Nick Clegg: Election campaign "should be a contest of ideas"

Nick Clegg says people believe "something exciting" is happening in the election, as polls suggest the Lib Dems were boosted by the TV debate.

One survey indicates they are ahead of Labour, while another suggests they have closed the gap to two points.

Mr Clegg said people were "starting to hope real change" was possible.

The Tories warned of a hung parliament, seen as more likely if Lib Dem support increases, while Labour said Lib Dem policies would get more scrutiny.

'Old politics'

The ComRes poll for the Sunday Mirror and Independent on Sunday puts the Conservatives on 31, the Lib Dems on 29 and Labour on 27. The poll of 1,006 people was conducted on on 16 and 17 April.

David Cameron
David Cameron met parents at a nursery in Chipping Norton

Meanwhile, an ICM poll for the Sunday Telegraph puts the Conservatives on 34, Labour on 29 and the Lib Dems on 27. It says this is the Conservatives' lowest rating in an ICM poll since September 2007.

And the newspaper says this is the first time an ICM poll has shown such a narrow gap between the three main parties since September 2003. The majority of the 1,033 respondents were polled before Thursday's debate.

In other developments on Saturday:

Mr Clegg, speaking on a visit to a hospital in south west London, said a growing number of people were "starting to hope that real change" was possible in Britain.

What ComRes poll appears to confirm is the extraordinary shift in Lib Dem support as a result of the first prime ministerial debate
David Cowling
Editor, BBC political research unit

Meanwhile, Labour and the Conservatives vowed to scrutinise their policies closer, with Labour criticising the party's policy on Trident.

The Liberal Democrat leader, on a visit to Kingston Hospital, said: "I think change, real change is more possible than people think when a growing number of people start thinking, believing, that maybe we can do things differently.

"I think that is what is starting. I can't predict what is going to happen in the election campaign, but I think something exciting is starting to happen."

Asked if by "something different" he meant a formal coalition, he said: "I don't think we should put the cart before the horse."

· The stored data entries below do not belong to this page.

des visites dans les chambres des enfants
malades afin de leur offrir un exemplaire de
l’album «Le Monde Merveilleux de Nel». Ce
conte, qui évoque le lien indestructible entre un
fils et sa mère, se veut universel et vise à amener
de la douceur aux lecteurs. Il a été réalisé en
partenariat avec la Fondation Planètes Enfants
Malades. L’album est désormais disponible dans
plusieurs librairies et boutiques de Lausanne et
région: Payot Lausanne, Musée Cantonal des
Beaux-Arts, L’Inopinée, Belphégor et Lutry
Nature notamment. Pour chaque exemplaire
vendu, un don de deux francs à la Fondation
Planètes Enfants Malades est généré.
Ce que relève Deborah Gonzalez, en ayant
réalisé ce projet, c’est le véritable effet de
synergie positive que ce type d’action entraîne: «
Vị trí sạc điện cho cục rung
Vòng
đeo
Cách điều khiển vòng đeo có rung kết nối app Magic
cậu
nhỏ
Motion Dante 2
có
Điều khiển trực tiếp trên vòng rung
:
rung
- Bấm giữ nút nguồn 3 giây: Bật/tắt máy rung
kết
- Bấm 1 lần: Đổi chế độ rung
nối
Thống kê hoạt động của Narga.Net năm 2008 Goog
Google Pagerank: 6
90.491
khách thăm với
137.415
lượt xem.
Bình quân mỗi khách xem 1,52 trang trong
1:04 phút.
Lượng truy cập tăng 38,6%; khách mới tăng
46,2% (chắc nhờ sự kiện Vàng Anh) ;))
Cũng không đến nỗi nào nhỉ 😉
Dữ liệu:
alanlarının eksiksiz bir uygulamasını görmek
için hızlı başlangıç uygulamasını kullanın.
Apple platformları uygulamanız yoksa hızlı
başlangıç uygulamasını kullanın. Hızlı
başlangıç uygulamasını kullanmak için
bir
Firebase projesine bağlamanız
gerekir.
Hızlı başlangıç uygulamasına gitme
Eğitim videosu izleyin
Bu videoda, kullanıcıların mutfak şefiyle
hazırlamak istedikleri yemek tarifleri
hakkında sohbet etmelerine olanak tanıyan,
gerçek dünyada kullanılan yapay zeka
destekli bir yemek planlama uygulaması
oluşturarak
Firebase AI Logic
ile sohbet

But he said that more people were turning away from the "old politics" of Labour and the Conservatives.

'Big issues'

Mr Cameron told people in Gloucester that a hung parliament "would be a bunch of politicians haggling, not deciding".

"They would be fighting for their own interests, not fighting for your interests," he went on.

"They would not be making long-term decisions for the country's future, they would be making short-term decisions for their own future.

"The way we are going to get things done is to have a decisive Conservative government."

Gordon Brown
Gordon Brown met local party activists in Milton Keynes

Gordon Brown, campaigning in Bedford, said the election was not about style and personality but about the big issues.

"Let's make sure we have the recovery and don't let the Conservatives wreck the recovery," he continued.

Although he did not mention the Lib Dems - whose campaign is based around "fairness" - Mr Brown did end his speech by insisting the Labour Party were "greatest force for fairness in the country".

But earlier Defence Secretary Bob Ainsworth criticised the Lib Dem's policy on Trident as "ridiculous".

The Lib Dems "rule out like-for-like" replacement, instead saying they will seek "alternatives" and support efforts at multilateral nuclear disarmament.